A Look at the Editorial Changes on Wikipedia
prostoalex writes "New York Times Technology section this weekend is running an extensive article on Wikipedia and recent changes to the editorial policy. Due to high level of partisan involvement some political topics like George Bush, Tony Blair and Opus Dei are currently either protected (editorials are allowed only to a selected group of Wikipedia members) or semi-protected (anyone who has had an account for more than four days can edit the article). From the article: 'Protection is a tool for quality control, but it hardly defines Wikipedia,' Mr.
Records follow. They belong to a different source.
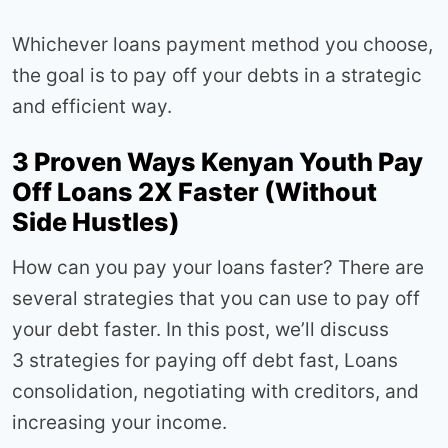
Whichever loans payment method you choose,
the goal is to pay off your debts in a strategic
and efficient way.
3 Proven Ways Kenyan Youth Pay
Off Loans 2X Faster (Without
Side Hustles)
How can you pay your loans faster? There are
several strategies that you can use to pay off
your debt faster. In this post, we’ll discuss
3 strategies for paying off debt fast, Loans
consolidation, negotiating with creditors, and
increasing your income.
Wales said. 'What does define Wikipedia is the volunteer community and the open participation.'"
It is a sound policy, the debate over semi-protection policy lasted for several weeks and covered many arguments both for and against. I think in the end we came up with a rather well balanced and effective policy.
It is the plural in Latin. Standard English, however, has adapted the word to its own morphology, "penises".
These changes are hardly recent. Protection policy was introduced in or before at least 2003. Semi-protection policy was introduced around January 2006. Several years ago the George Bush article kept being reverted back and forth between vandalized versions and unvandalized versions so much that they had just decided to lock the whole thing down, as was standard procedure, which would temporarily have the vandals leave until they came back seeing it was unprotected again.
In January, semi-protection was introduced, allowing only registered users with accounts older than 4 days to edit these highly vandalized articles. The registration form is what deters the vandals from vandalizing; they're too lazy to make such an effort. Current protection policy is used when there are edit wars between registered users. Having the page temporarily protected, as the article describes, allows a cooling off period and a mediation of the dispute for those parties until they come to an agreement.
The first time a page was protected, I heard, was in the project's first year, when even the main page was editable. They stopped that when popularity grew enough for there to be a penis on the main page during revert wars on it with vandals. The article is accurate, but the headline isn't.
"1) Reminding users to cite sources every time they make an edit (perhaps require it for non-grammatical edits)"
It used to say that, but some foolish admin decided to remove that notice. I've put it back.
"2) Being able to ban IP addresses and ranges from editing wikipedia"
That's already possible. What's your IP address? You can see for yourself.
"3) Allowing banned users, or users under certain IP ranges to request unbans for their accounts"
Also currently possible.
"4) Have two versions of articles: 'newest' and an 'approved'"
This, of course, is where the gold is at. This idea has been in the works for months now. I'm not sure when the developers will actually release it, but it should definitely improve the site, and bring us closer to stable content and civil discussions among editors.
Also, some of the anonymous/new-editor edits come from determined vandals, who will edit with multiple IP's, or will create multiple new accounts. That also increases the proportion of vandalism that comes from new/anon edits.
You shouldn't trust these kinds of articles about wikipedia, they almost always get things wrong.
It would be grand to see Slashdot promote my correction to the New York Times story, which is totally wrong on the facts. I don't expect the New York Times to issue a correction, of course.
The facts are that the policy changes that the New York Times writes about were NOT a tightening of editorial policy, were NOT a closing of some articles, but the REMOVAL of certain overtight restrictions, and the OPENING of some articles. Bah, why can't they get it right?
I can tell you that the reporter understood this fully, fought with her editors over it, and apparently lost. Fine. The Internet can get the story right, even if the NYT can't.